T3 a real find

hi jenni i'm like you were cant seem to get out of bed mornings and my mood is up and down, my dr put me on 25mg of thyroxin, what is t4 and t3 do you think i need to go back to my dr

Hi Jenni your posting struck a chord. I've posted here before, trying to remain positive and focus on the good days, but my symptons are similar to yours I'm on 150mg daily, but - as you put it- my starter motor dosn't seem to be working effectively. I'm going to take your posting to my own GP if you have no objections. My GP is very understanding, but I have asked him about T3 before, but like yours he feels there's no proof of it's effectivness - maybe your posting might encourage him to at least let me have a trial Jeanne

I suggest you also look on the Thyroid UK website and print off the section about T3. doctors like to say that there is no evidence to support it because it is more expensive that thyroxine and they are thinking about their budgets.

For some people with hypothyroidism it is the only way out of the mire, including myself, but the combination needs to be finely balanced so make sure you have your blood levels carefully monitored.

It is also preferable to take the T3 in a divided dose as it has a very short uptake. :D

Hi

I'm glad to hear things are working for you. I'd like to ask when you reduced your 150mcg dosage to 100mcg, how long did you have to wait to introduce the T3?

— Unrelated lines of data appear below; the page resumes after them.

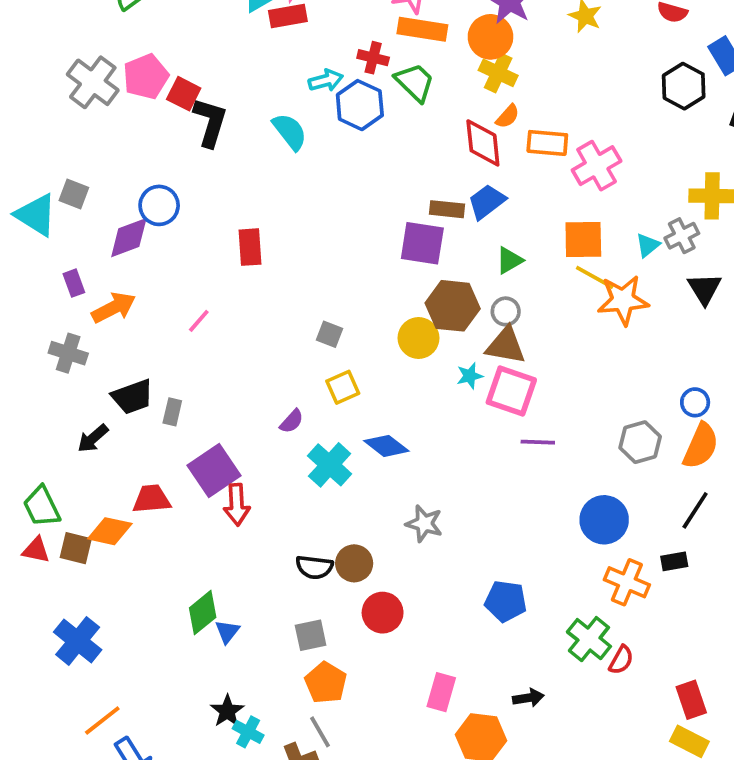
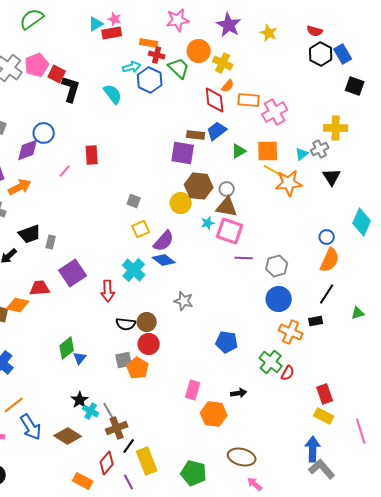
orange rectangle: (422, 29) -> (149, 43), moved, size x0.7
orange circle: (490, 37) -> (199, 51), moved
black hexagon: (684, 86) -> (321, 54), moved
green triangle: (509, 260) -> (239, 151), moved
pink line: (199, 321) -> (65, 171), moved
purple semicircle: (292, 421) -> (164, 241), moved, size x1.6
gray hexagon: (640, 442) -> (277, 266), moved
red arrow: (237, 505) -> (108, 291), moved
red circle: (383, 613) -> (149, 344), moved
orange pentagon: (326, 683) -> (138, 368), moved
gray line: (320, 732) -> (109, 411), moved

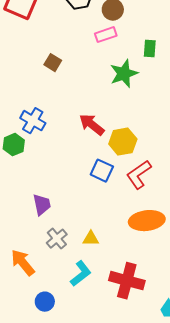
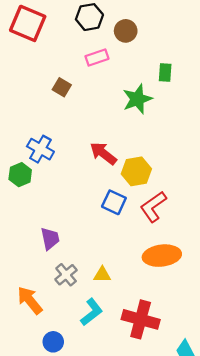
pink rectangle: (106, 35) -> (97, 58), moved

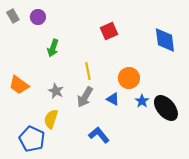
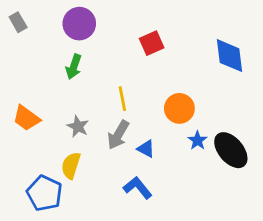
purple circle: (38, 17) -> (79, 24), moved, size x1.5
blue triangle: (113, 99) -> (146, 149), moved

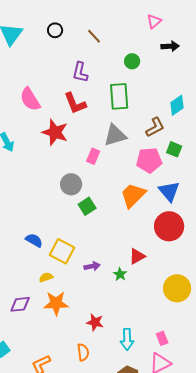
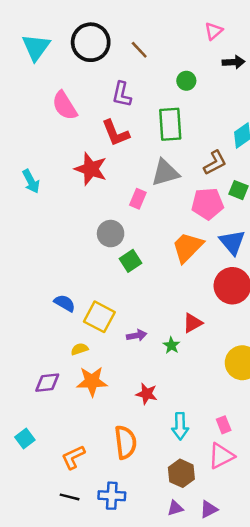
black circle: (55, 30) -> (91, 42), size x2.0
pink semicircle: (30, 99) -> (65, 106), moved
red star: (95, 322) -> (147, 394), moved
orange semicircle: (83, 352) -> (125, 442), size x1.5

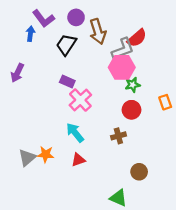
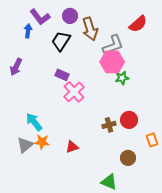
red semicircle: (137, 38) -> (138, 24), moved
orange rectangle: (165, 102) -> (152, 140), moved
red circle: (131, 110) -> (129, 120), moved
cyan arrow: (75, 133) -> (34, 122), moved

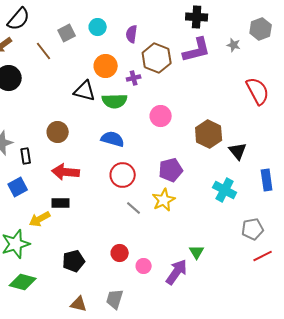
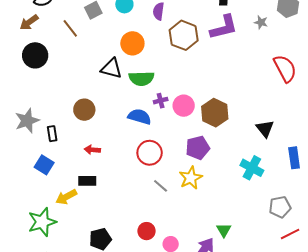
purple cross: (134, 78) -> (161, 101), moved
pink circle: (161, 116) -> (184, 106), moved
brown hexagon: (209, 134) -> (215, 113), moved
red arrow: (66, 172) -> (92, 150), size x0.6
blue square: (18, 187) -> (44, 165), turned -30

I was on 75mcg and was having symptoms of hyperthyroidism and am now split dosing. Before split dosing I persuaded my endocrinologist if I could try T3. She wasn't happy about it but ended up giving me 10mcg. I went onto 50mcg thyroxine for a week before I introduced the T3 which made me feel really ill i.e. I have tinnitus (ringing in the ears) and that was really loud and I felt I couldn't move. Do you think I should've stayed on 50mcg thyroxine a bit longer before taking the T3?

I'll be seeing my endo at the end of September and will mention T3 again. I'm still very down, I have no get up and go, and my GP wants me on anti depressants and says that if I don't take them I'm going to become psychotic!!!

It's really nice to hear that someone is feeling better, it gives me some hope.

ms

I was on 150mcg until the switch to a T4/T3 combination. One day 15mcg T4 and the next 100mcg T4 and 20 mcg T3. Absolutely no negatives for me. It took a few days before I noticed the difference, but after a fortnight there was a huge difference. I have found this to be a condition where you really have to fight to be heard and to be taken seriously.Do not believe that your depression is anything other than due to your low thyroid function. You are not weak and feeble. Get the thyroxine right and you will see the difference.Good luck with your next appointment. How about asking your endocrinologist to just give you a trial and if, after a month, you are no better, you will admit it hasn't helped.

I have been taking 200mcg levothyroxine for 15 years and found that last year I was having symptoms :lol: again - tired, weight gain, depression, dry skin, hair loss etc even though I was taking the tablets. I began to think that my new gp had substituted placebos!

Blood tests were done and he said that I had high levels of T4 and low level of TSH so he lowered the dose of levothyroxine. This made me feel dreadful. I knew that something was wrong with me but the computer said no!

I persevered with the gp and asked to see an endo.

I have just completed one month of taking liothyronine - T3, 20 mcg prescribed by the endo and feel really great, back to myself again even though I only take 100 levothyroxine. I go back to see the endo in 4 weeks time. Its been a horrible year but worth persevering with gp's.

Hi jenni and jamilia

I'll suggest that to my endo when I see her next month. The only problem was that when she gave me T3 she didn't tell me how long I should reduce the Thyroxine before taking it. I already knew about T3 and how it has helped many people from my own research into it.

Thanks for the advice, I'm going to be hopeful now.

ms

Hi again

Before you started the T3 what were your T4, T3 and TSH levels?

When I was on 75mcg thyroxine, my TSH was 0.1; T4 was 17 and T3 has always been at 4. This dosage was giving me symptoms of thyrotoxicosis (too much thyroxine). This didn't give me any energy at all. I started to gain weight rapidly, couldn't move from where I was sitting, my mind was working overtime - constant twittering in my head, severe rage and anger and extreme pain in my muscles and overwhelming fatigue.

Since I've been split dosing, taking 75mcg 4x a week and 50mcg 3x a week my T4 is 15; TSH 4.2 and T3 at 4.

ms

Hi, MS

I can't remember scores exactly. T4 was probably around 14 and T3 was, like yours, around 4. With T3 my scores are - T4 around 10 and T3 just under 6.

Another thing to consider is the time it takes the body to get used to thyroxine. I started very slowly indeed and yet it was still too much for my body (rushed to A&E with massively fast heart rate) so had to stop, wait and re-start. I won't say 'Be patient' because I wanted to slap people who said that to me, but time may be an issue. Take care. Jenni.